Most people have explained the term yield on here. In basic terms, it is the amount of revenue generated by the seats available on the airplane. However, there is so much that goes into it.
There are complex math equations that go into calculating yield. But it starts with yield management or basically, inventory control. An airline (or hotel) has to look at historical booking trend data (year over year, same period), leisure traveler versus business traveler, no-shows, events that are/were happening in certain towns (for example, COMDEX in LAS sells out airline seats), empty seats flown and competitive pricing at other airlines.

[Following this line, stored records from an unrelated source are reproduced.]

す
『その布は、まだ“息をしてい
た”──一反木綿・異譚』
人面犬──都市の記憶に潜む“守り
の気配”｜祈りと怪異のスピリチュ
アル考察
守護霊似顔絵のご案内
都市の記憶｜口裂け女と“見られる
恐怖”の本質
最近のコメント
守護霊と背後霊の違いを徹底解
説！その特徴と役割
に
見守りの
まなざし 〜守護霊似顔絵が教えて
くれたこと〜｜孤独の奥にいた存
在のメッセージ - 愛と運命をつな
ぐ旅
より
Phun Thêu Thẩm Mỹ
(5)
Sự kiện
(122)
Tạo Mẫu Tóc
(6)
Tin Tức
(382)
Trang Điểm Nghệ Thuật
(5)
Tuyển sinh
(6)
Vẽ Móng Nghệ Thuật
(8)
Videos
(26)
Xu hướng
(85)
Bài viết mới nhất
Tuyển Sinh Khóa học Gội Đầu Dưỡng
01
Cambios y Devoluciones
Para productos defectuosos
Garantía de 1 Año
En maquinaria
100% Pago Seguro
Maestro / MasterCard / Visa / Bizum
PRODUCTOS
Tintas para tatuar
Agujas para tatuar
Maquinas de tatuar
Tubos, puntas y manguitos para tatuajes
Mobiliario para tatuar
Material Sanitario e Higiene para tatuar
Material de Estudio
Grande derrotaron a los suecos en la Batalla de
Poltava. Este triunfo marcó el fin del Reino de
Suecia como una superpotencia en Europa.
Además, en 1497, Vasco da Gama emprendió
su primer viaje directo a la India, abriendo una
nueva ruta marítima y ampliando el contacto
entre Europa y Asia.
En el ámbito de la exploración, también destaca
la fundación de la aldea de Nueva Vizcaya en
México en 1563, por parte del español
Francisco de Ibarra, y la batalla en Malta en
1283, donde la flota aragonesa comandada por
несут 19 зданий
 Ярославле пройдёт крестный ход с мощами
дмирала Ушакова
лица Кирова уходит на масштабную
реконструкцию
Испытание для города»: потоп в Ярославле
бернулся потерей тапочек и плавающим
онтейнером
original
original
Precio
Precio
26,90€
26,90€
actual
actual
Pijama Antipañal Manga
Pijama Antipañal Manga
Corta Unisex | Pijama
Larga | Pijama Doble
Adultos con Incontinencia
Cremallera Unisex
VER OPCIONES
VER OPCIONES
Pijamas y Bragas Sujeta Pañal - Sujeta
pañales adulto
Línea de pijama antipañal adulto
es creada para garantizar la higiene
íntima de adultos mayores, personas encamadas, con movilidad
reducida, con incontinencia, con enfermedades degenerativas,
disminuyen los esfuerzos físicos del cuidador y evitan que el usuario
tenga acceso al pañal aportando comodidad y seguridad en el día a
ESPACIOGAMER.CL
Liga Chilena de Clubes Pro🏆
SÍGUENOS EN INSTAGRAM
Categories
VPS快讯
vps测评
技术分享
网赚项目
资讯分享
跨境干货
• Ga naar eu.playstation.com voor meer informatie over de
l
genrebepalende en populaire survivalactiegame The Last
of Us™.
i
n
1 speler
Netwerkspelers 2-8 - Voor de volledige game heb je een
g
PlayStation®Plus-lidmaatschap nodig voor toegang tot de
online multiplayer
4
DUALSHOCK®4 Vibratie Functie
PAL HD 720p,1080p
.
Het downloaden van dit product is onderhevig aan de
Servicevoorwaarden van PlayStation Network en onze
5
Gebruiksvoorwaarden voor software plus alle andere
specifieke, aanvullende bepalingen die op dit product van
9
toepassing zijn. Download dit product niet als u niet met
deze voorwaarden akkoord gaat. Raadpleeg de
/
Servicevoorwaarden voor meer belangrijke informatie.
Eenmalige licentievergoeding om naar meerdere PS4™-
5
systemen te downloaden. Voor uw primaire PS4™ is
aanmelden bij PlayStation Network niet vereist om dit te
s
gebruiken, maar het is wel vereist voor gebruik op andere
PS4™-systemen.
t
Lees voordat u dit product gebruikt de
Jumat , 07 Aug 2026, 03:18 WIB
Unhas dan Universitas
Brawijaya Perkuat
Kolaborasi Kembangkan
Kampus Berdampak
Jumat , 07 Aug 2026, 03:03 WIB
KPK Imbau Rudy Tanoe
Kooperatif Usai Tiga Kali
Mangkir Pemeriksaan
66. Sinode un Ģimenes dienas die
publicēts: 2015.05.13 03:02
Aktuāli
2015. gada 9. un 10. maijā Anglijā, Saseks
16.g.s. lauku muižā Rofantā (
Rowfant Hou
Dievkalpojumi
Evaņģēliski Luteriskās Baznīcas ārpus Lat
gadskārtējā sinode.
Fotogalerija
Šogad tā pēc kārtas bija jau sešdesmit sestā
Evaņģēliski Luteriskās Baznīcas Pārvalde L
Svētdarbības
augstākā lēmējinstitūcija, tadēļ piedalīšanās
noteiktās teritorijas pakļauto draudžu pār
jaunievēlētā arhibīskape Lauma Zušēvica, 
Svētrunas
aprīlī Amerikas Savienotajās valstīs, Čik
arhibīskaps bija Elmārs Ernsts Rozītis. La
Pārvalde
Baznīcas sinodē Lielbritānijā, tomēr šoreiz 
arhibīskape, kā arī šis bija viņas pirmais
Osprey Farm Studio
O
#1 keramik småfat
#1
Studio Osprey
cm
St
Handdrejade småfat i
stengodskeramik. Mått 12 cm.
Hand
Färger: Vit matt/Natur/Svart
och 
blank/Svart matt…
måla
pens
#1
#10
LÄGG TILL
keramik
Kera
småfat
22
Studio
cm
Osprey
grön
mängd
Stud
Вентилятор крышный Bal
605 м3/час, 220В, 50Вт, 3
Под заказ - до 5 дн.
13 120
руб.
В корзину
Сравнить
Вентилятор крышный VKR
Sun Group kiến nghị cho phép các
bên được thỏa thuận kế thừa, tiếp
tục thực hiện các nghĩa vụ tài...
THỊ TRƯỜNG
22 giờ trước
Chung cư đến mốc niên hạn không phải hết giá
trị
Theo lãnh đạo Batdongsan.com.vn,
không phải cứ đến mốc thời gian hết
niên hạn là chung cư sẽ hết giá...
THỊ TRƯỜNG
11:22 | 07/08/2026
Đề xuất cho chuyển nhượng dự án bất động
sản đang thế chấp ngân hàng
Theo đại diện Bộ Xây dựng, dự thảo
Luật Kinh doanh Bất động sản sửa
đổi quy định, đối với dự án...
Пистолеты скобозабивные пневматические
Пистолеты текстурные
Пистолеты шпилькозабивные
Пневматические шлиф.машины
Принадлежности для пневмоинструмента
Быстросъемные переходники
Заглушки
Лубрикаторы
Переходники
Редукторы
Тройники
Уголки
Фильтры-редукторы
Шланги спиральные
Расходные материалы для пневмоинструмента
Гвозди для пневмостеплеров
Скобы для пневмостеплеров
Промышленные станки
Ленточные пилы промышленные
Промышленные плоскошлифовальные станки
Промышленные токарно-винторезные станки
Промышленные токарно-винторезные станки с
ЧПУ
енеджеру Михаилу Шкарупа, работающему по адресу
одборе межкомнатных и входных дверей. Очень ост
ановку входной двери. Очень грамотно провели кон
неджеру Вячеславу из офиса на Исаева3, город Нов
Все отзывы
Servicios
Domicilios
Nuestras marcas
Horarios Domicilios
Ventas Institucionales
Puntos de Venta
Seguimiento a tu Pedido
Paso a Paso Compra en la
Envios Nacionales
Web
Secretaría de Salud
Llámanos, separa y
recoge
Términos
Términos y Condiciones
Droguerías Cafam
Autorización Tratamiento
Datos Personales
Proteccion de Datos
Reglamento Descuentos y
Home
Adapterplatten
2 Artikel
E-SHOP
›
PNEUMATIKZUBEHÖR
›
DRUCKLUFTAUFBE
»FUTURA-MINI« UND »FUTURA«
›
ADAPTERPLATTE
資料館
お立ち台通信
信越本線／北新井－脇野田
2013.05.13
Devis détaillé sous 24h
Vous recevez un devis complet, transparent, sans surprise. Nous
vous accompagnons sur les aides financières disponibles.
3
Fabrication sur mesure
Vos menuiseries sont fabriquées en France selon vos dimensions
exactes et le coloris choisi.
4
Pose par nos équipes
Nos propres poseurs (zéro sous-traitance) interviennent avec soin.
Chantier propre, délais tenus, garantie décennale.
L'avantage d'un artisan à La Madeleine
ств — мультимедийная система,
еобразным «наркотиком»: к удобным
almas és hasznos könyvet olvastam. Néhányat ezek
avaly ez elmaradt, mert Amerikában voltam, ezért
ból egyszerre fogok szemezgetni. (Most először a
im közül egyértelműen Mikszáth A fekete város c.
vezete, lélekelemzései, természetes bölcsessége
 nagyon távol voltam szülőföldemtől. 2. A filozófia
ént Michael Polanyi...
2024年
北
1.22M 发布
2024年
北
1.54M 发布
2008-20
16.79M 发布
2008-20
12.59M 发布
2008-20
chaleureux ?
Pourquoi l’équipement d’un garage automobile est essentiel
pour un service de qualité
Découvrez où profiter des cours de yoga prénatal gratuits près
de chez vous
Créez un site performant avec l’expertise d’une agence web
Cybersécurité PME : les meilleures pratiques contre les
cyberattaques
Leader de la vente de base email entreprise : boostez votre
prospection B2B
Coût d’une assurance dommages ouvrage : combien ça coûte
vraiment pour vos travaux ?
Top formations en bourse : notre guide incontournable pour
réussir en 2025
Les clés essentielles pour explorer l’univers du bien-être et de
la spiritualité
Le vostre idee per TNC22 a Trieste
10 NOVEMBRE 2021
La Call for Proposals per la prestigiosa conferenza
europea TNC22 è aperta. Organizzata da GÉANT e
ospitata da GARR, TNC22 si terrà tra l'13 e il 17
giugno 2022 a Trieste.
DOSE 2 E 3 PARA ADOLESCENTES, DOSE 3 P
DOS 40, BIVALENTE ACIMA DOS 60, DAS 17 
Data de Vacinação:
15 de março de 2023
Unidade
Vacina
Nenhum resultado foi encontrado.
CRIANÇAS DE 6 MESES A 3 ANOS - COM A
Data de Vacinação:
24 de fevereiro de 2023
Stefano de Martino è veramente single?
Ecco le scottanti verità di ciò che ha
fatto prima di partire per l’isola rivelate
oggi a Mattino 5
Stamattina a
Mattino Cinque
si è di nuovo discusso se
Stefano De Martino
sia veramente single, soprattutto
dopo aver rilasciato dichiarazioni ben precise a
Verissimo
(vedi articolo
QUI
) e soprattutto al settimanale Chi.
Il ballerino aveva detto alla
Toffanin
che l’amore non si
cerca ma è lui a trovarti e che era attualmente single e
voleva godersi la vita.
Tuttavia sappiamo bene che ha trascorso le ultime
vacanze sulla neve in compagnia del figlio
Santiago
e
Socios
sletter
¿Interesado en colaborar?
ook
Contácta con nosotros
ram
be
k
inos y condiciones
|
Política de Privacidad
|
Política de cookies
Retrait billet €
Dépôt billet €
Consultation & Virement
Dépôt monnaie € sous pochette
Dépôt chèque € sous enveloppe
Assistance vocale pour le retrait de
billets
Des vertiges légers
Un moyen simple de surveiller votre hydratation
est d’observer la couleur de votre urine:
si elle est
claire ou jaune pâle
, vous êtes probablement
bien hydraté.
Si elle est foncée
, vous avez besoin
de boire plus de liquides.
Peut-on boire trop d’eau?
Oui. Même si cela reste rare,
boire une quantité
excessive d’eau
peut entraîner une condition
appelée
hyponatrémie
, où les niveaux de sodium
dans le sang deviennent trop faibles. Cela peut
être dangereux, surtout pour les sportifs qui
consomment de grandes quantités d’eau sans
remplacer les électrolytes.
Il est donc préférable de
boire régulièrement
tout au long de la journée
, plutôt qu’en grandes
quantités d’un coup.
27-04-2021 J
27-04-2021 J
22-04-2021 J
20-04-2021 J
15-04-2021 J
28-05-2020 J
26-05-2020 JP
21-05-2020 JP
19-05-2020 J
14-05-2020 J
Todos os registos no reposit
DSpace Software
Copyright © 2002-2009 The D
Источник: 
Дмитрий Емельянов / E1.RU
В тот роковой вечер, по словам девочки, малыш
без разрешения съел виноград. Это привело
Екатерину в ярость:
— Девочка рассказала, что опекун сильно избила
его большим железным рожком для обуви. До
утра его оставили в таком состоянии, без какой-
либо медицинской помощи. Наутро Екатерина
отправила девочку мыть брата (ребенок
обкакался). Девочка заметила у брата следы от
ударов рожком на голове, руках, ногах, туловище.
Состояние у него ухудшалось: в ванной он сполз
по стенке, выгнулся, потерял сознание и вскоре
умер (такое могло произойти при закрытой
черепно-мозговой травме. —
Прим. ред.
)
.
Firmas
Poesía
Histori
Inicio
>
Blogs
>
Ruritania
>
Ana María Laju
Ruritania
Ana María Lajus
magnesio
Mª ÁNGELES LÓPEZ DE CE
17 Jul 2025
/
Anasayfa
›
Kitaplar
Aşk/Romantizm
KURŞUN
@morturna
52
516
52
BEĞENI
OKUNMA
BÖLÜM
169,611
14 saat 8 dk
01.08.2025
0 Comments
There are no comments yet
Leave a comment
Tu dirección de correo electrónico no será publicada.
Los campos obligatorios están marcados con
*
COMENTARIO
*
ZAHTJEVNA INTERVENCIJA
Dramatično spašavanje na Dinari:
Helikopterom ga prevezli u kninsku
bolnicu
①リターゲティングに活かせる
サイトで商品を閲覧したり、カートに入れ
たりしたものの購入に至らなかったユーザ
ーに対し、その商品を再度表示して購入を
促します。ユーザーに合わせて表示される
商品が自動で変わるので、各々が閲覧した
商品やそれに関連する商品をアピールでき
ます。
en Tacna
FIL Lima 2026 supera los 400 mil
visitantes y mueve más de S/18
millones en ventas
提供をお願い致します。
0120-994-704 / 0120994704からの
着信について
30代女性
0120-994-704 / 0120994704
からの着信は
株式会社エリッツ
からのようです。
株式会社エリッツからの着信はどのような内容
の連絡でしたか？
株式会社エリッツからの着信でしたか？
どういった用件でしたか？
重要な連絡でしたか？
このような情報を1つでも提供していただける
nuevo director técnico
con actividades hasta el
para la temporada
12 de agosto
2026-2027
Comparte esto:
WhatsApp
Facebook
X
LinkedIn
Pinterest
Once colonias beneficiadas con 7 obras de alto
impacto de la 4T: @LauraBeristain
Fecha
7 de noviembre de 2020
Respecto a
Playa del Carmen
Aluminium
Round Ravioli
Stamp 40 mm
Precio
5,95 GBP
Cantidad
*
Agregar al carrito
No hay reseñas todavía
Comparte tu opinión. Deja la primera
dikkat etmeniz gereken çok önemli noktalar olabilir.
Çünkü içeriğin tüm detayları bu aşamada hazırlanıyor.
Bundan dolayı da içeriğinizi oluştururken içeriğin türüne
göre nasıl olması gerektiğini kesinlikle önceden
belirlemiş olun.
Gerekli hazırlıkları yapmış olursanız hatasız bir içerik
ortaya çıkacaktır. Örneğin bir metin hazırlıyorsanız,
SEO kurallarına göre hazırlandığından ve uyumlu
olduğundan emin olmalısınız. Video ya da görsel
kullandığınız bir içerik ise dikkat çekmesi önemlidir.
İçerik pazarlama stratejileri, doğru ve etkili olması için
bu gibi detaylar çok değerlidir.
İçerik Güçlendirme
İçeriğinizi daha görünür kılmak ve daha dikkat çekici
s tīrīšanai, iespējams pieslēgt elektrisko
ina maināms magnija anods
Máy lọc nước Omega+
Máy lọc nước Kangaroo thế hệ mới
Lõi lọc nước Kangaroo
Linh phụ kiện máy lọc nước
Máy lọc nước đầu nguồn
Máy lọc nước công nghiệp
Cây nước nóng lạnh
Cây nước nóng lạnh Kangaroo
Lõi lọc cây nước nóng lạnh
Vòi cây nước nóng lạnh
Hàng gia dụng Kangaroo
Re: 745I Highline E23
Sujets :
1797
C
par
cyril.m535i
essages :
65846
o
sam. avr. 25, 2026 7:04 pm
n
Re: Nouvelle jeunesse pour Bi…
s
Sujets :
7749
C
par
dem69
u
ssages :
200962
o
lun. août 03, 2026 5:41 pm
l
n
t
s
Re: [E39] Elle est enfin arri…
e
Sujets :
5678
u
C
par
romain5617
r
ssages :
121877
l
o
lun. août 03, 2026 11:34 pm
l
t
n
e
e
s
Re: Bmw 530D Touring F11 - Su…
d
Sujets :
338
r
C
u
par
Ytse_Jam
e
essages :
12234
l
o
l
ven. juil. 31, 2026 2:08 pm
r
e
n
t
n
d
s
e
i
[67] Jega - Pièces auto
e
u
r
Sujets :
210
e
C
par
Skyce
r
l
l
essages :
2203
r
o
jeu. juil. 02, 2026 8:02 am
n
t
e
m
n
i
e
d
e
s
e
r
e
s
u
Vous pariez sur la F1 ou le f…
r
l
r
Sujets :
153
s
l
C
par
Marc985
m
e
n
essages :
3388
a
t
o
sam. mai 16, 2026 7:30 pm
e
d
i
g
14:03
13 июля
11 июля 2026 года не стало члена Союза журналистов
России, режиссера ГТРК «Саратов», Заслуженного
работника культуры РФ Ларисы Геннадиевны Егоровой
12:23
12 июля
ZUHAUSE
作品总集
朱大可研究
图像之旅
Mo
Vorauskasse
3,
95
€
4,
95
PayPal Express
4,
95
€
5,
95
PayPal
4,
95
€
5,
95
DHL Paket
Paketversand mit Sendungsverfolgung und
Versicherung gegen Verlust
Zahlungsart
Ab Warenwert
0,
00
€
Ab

Then they have to decide, based on the above data, what percentage of seats they will sell at a discounted price versus a full price. There about 10,000 fare changes per day in the airline industry. Yield management's job is to fill airplanes at a profit. They analyze the sale of seats on every flight they are responsible for and determine whether they should raise the price or lower the price.
If seats are not selling, or have not sold close to the departure date, you will often see inventory dumped into the system last minute at substantial savings.
Another important component in yield management is overbooking flights when there is a chance that a passenger will not show up. The airline does not want to fly an empty seat and lose revenue. So they overbook flights, once again based upon historical data, by a certain percentage, to ensure seats are filled. The problem happens when all the passengers show up. Then they have to bump people and pay some sort of compensation. Typical overbook rates are about 10-20%.
Yield management personnel are highly stressed individuals. It takes a special person to work in that department. If you work at an airline, I suggest going to visit that department and watch them in action.